Saturday, January 31, 2015

Seahawks: Lucky, Good or God's Team?

I like Russell Wilson.  Mr. Wilson is, of course, the unlikely quarterback of the National Football League Seattle Seahawks.  Tomorrow they attempt to win back to back NFL championship games. It’s not that I don’t like the Seahawks as a team. Let’s just say, “I am not a fan”, and leave it at that. You see, I had a great piece planned for today, and the subject was the way that the Green Bay Packers continue to function as a highly successful team. But, they did not function in that way, so, today I get to write about the Seahawks. Yippee!  However, one of my grandsons has Russell Wilson jersey so I will do my best to write something he would like to read while donning Seahawks colors.

You know, of course, that the Seahawks should not, by any mathematical model, be in this position of attempting the rare repeat.  All it took was (at least) four improbable events in succession. In the qualifying game against the Packers, the “Hawks” pulled off a fake field goal and scored a touchdown. You can count that as one or two events which should not happen in a game between championship contenders. Then they completed a 2-point conversion (instead of kicking an extra point), which happens as Mr. Wilson launches a pass to someone I doubt he could see, who is left wide open by the very men who are paid to prevent such atrocities in life.  Then, on top of all of that, they run a kickoff play that has some miniscule chance of success, unless the opposing team fails to do what they have been, we assume, practicing for a year.  Those improbabilities are all capped off by the 50/50 coin toss which was called by the Packers (“tails never fails”), and won by, who else, the Seahawks. The rest is history.
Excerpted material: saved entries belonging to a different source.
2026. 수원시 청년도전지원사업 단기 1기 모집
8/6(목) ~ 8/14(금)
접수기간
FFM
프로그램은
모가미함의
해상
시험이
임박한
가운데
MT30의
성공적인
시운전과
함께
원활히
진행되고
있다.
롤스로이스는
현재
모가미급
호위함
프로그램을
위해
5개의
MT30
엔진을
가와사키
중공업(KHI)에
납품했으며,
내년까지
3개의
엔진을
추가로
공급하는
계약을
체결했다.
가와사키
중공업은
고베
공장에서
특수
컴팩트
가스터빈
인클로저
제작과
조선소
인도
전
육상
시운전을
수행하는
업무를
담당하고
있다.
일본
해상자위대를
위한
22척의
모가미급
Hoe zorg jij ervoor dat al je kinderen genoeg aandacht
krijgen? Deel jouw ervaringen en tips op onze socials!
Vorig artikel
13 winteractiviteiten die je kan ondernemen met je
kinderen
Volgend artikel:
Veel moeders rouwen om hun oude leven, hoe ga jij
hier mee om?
So, Mr. Wilson says, “God made me for games like this” or words to that effect when, through his tears of shock, he is trying to explain how this could possibly have happened again America’s team of destiny, the GREEN BAY PACKERS!  Which makes me wonder, were Mr. Wilson and the Hawks lucky?  Well, I am not a big believer in luck. My theology (the things I think about God) doesn’t leave room for luck or good fortune.  That leaves the option that the Hawks are good, which they are, but they are not better than the Packers. Aaron Rogers (Packers quarterback) said so when he told the world that his team was better. So, that leaves one option: Mr. Wilson is right: God wanted Mr. Wilson and his team to win. This smacks of sacrilege and heresy. I cannot accept this conclusion.  So, next year, do we pray for our team to win? Or do we  conclude that God doesn’t really care who wins a sporting contest? Or, he cares about some players winning, but not others? Who does the God you worship want to win?
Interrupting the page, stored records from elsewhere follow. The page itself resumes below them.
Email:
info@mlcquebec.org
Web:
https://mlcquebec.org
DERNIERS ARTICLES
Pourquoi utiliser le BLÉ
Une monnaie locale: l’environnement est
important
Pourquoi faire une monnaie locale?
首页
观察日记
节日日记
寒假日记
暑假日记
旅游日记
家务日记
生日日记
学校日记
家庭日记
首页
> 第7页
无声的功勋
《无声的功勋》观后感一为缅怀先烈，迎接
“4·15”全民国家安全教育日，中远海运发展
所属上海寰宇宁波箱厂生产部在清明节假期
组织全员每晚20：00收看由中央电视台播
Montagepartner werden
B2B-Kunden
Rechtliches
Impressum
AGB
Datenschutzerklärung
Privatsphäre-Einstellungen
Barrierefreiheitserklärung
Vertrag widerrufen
Saturday, January 17, 2015

Giving Meaning to Your Dream

Athletes, with their big, strapping builds, often make good body guards.  So, it wasn’t too surprising that George Raveling made his way onto the stage on August 28.  In 1963, as the United States wrestled with whether it meant what it said about race, it was a good idea to have some young men like George surround the most prominent advocates of racial equality. George stood steps away from Martin Luther King, Jr., who was the last speaker of the day, encouraging the massive Washington D.C. crowd of 250,000 people who wanted the nation to see that racial equality was not an issue which was going to go away.  King’s script, debated with staff and drafted by King until 4 a.m. that morning, was going well, but it was not rising to the rousing moment the inspiring speaker wanted. So, departing from his prepared remarks, he launched into a phrase and a cadence which had become a part of who he was as a man. King’s voiced lifted up the words that changed his life, the life of the movement; words that a listening nation needed to hear.  “I have a dream.”  The most famous words of the most famous speech of the 20th Century were not supposed to be a  part of the speech.
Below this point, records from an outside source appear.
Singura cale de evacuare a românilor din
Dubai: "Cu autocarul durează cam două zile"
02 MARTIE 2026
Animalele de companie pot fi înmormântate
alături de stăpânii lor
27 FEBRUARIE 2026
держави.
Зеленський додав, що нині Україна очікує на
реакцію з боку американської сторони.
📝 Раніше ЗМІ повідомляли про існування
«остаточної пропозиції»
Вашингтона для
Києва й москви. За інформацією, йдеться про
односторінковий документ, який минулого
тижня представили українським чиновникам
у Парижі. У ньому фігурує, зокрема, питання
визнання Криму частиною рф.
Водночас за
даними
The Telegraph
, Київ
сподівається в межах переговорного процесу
George, the volunteer security guard, liked to collect things. So, he walked the few steps to King, and as the crowd was roaring, he asked, “Dr. King, can I have that?” King handed him the folded papers, and so it was that George owns the most famous speech of our lifetime. (S. Davis, SI, 1.12.15)  But there is one odd thing about the pages. There is no “I have a dream” written there. George made two marks on the paper to denote the places where King left his text and instead started preaching from his soul.


I like to think that such moments are when a person’s spirit get caught up with the Holy Spirit, and God gives unexpected meaning to our dreams. For all of us, there comes a time, a moment, in which who we truly are is revealed. It may not be in a speech to the nation. It may not be a speech at all. But, there is a moment when we can go “off script” for God. Those will be the moments that reveal who we are; moments which define who we are our core. How we “let go” in those moments is how we will be remembered.  Our legacy is not by how well we stuck to life’s script; not by how well we obeyed all the rules; but how, in the defining moment of our lives, we had the courage, the will, to let our spirit sing the song which springs from our dream.  You may not see it coming, but life is going to offer you the moment to let go of the plan you have for your life. At that moment, step away from the script and let your spirit trust the Spirit’s voice so that God can give unexpected meaning to your dream.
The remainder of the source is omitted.